PROBLEM REQUIREMENTS:
Would you repeat the whole listing exactly, pictures excluded?

DATA UNDER STUDY:
+ + + +

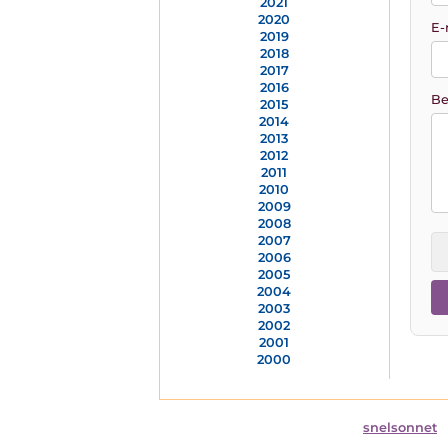
2021
2020
E-
2019
2018
2017
2016
Be
2015
2014
2013
2012
2011
2010
2009
2008
2007
2006
2005
2004
2003
2002
2001
2000
snelsonnet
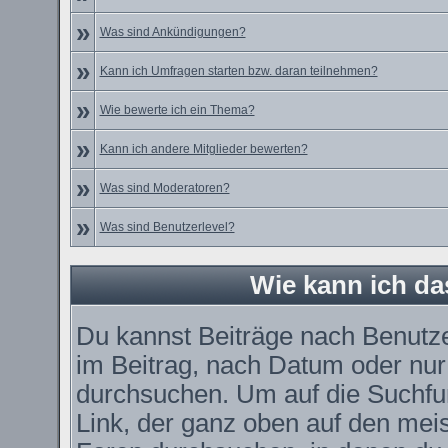
»
Was sind Ankündigungen?
»
Kann ich Umfragen starten bzw. daran teilnehmen?
»
Wie bewerte ich ein Thema?
»
Kann ich andere Mitglieder bewerten?
»
Was sind Moderatoren?
»
Was sind Benutzerlevel?
Wie kann ich d
Du kannst Beiträge nach Benutz
im Beitrag, nach Datum oder nu
durchsuchen. Um auf die Suchfun
Link, der ganz oben auf den meis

+ + + +

ANSWER TO THIS PROBLEM:
2021
2020
E-
2019
2018
2017
2016
Be
2015
2014
2013
2012
2011
2010
2009
2008
2007
2006
2005
2004
2003
2002
2001
2000
snelsonnet
»
Was sind Ankündigungen?
»
Kann ich Umfragen starten bzw. daran teilnehmen?
»
Wie bewerte ich ein Thema?
»
Kann ich andere Mitglieder bewerten?
»
Was sind Moderatoren?
»
Was sind Benutzerlevel?
Wie kann ich d
Du kannst Beiträge nach Benutz
im Beitrag, nach Datum oder nu
durchsuchen. Um auf die Suchfun
Link, der ganz oben auf den meis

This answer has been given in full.